Ok I'll do some experiments too and get back to you. Just to double check, you are giving the same prompt to GPT-2 and BioMedLM and running generate and those numbers are the ratio between the 2 models?

Just this week I have been spending a lot of time working on BioMedLM's generative abilities for downstream tasks ... I actually feel it is most useful for scenarios like reading a PubMed abstract and printing out a list of relations derived from the abstract for instance ...

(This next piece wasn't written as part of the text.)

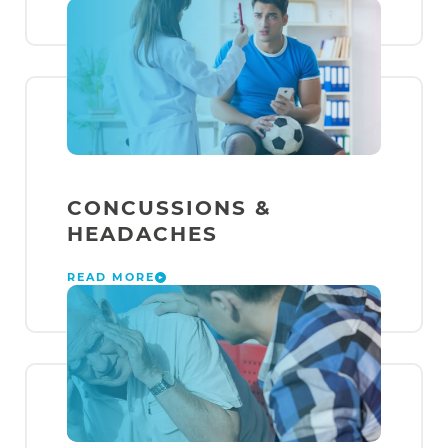
CONCUSSIONS &
HEADACHES
READ MORE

J38 commented 11 months ago

BioMedLM out of the box should just literally be running the same code as GPT-2 since it is just a GPT-2 model with different weights and different tokenizer ... it has a smaller vocabulary than GPT-2 ... we could also compare to GPT Neo 2.7B ...

J38 commented 11 months ago

And what exactly are the input --> outputs ? Are BioMedLM and GPT-2 XL producing text of similar length or is there a difference in average output length? I don't think setting max_length necessarily determines the average length of outputs, so if one model had a tendency to print out longer responses to inputs it would possibly take longer?

avivbrokman commented 11 months ago

Just to double check, you are giving the same prompt to GPT-2 and BioMedLM and running generate and those numbers are the ratio between the 2 models?

Yes, to both

I actually feel it is most useful for scenarios like reading a PubMed abstract and printing out a list of relations derived from the abstract

I laughed when I read this, because I'm doing this exactly. I just wanted to provide a minimal example.

BioMedLM out of the box should just literally be running the same code as GPT-2 since it is just a GPT-2 model with different weights and different tokenizer

This is what I expected—and why I'm confused about the difference in speed.

Are BioMedLM and GPT-2 XL producing text of similar length or is there a difference in average output length?

For my minimal example, they are producing lengths within 2 tokens of each other, so I don't think sequence length accounts for it (also my code prints out number of generated tokens). I'm guessing this is a special tokens difference.